## [DATA EXTRACT]

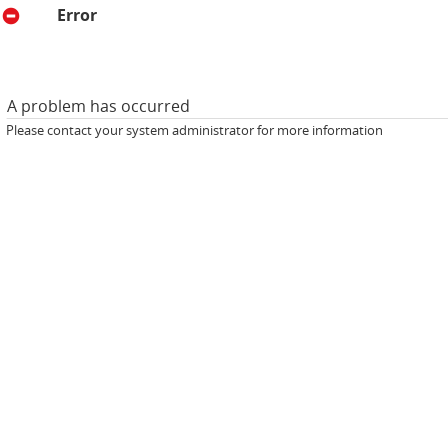
Error
A problem has occurred
Please contact your system administrator for more information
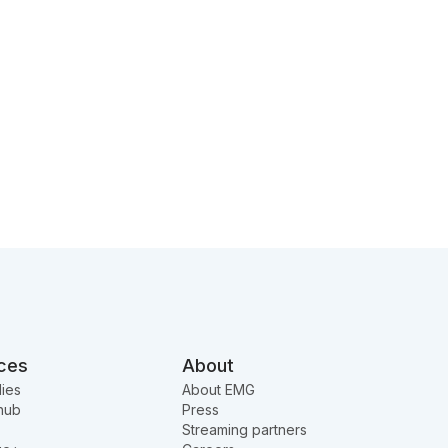
ces
About
ies
About EMG
hub
Press
Streaming partners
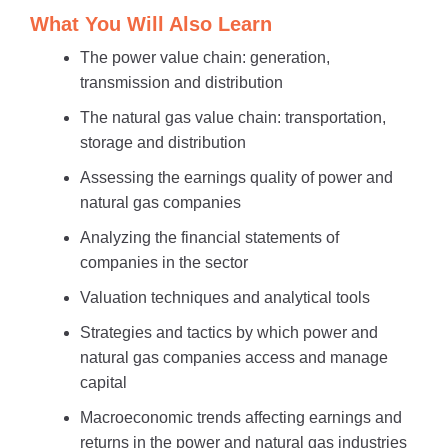
What You Will Also Learn
The power value chain: generation,
transmission and distribution
The natural gas value chain: transportation,
storage and distribution
Assessing the earnings quality of power and
natural gas companies
Analyzing the financial statements of
companies in the sector
Valuation techniques and analytical tools
Strategies and tactics by which power and
natural gas companies access and manage
capital
Macroeconomic trends affecting earnings and
returns in the power and natural gas industries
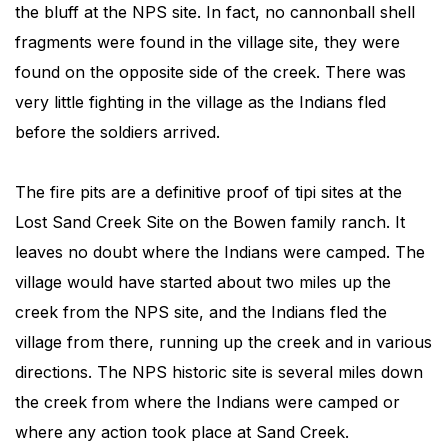
the bluff at the NPS site. In fact, no cannonball shell
fragments were found in the village site, they were
found on the opposite side of the creek. There was
very little fighting in the village as the Indians fled
before the soldiers arrived.
The fire pits are a definitive proof of tipi sites at the
Lost Sand Creek Site on the Bowen family ranch. It
leaves no doubt where the Indians were camped. The
village would have started about two miles up the
creek from the NPS site, and the Indians fled the
village from there, running up the creek and in various
directions. The NPS historic site is several miles down
the creek from where the Indians were camped or
where any action took place at Sand Creek.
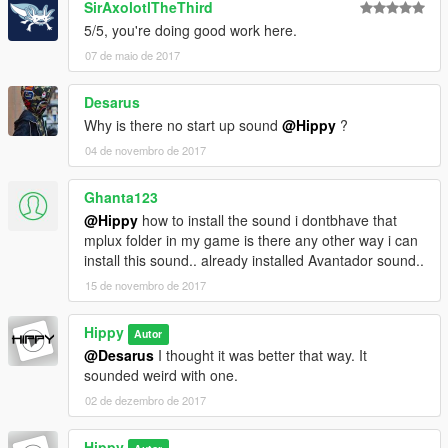
SirAxolotlTheThird
5/5, you're doing good work here.
07 de maio de 2017
Desarus
Why is there no start up sound
@Hippy
?
04 de novembro de 2017
Ghanta123
@Hippy
how to install the sound i dontbhave that
mplux folder in my game is there any other way i can
install this sound.. already installed Avantador sound..
15 de novembro de 2017
Hippy
Autor
@Desarus
I thought it was better that way. It
sounded weird with one.
02 de dezembro de 2017
Hippy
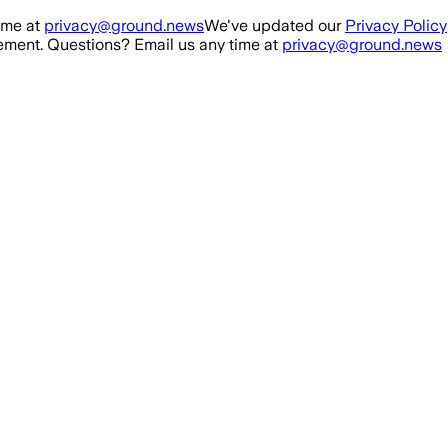
ime at
privacy@ground.news
We've updated our
Privacy Policy
ment. Questions? Email us any time at
privacy@ground.news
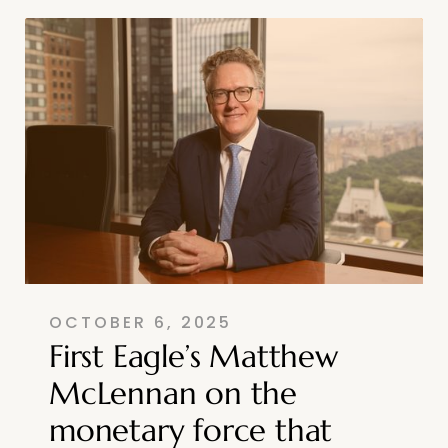
OCTOBER 6, 2025
First Eagle’s Matthew
McLennan on the
monetary force that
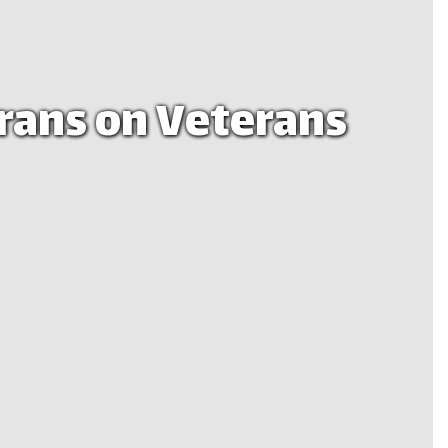
erans on Veterans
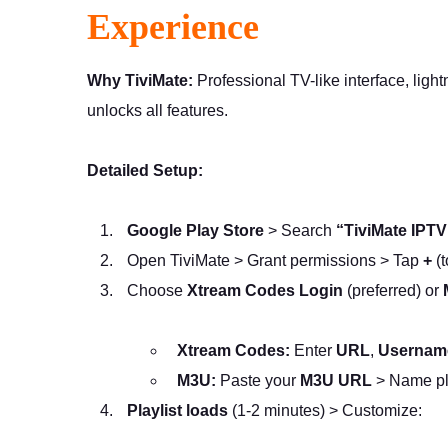
Experience
Why TiviMate:
Professional TV-like interface, ligh
unlocks all features.
Detailed Setup:
Google Play Store
> Search
“TiviMate IPTV
Open TiviMate > Grant permissions > Tap
+
(t
Choose
Xtream Codes Login
(preferred) or
Xtream Codes:
Enter
URL
,
Usernam
M3U:
Paste your
M3U URL
> Name pl
Playlist loads
(1-2 minutes) > Customize:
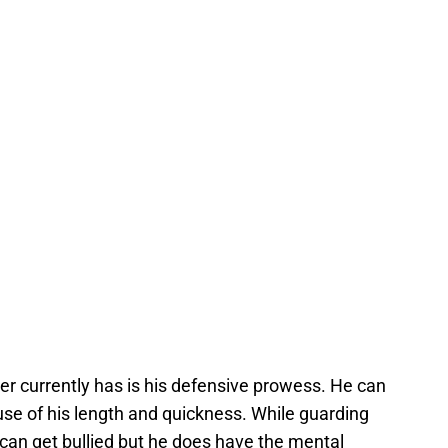
r currently has is his defensive prowess. He can
use of his length and quickness. While guarding
can get bullied but he does have the mental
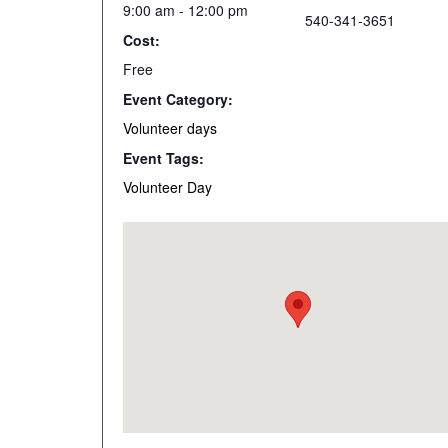
9:00 am - 12:00 pm
540-341-3651
Cost:
Free
Event Category:
Volunteer days
Event Tags:
Volunteer Day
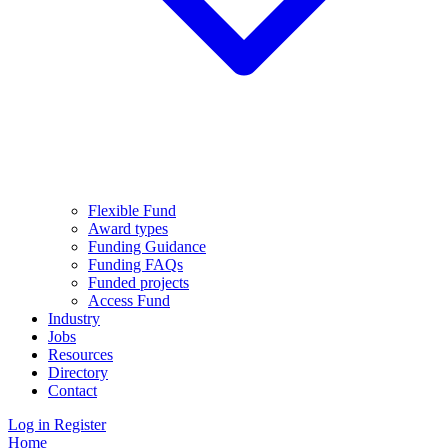
Flexible Fund
Award types
Funding Guidance
Funding FAQs
Funded projects
Access Fund
Industry
Jobs
Resources
Directory
Contact
Log in
Register
Home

## [YOUR TASK]
Filter the records, keeping only lines that contain "install", and show those lines.

## [WRITTEN RESPONSE]
how to install the sound i dontbhave that
install this sound.. already installed Avantador sound..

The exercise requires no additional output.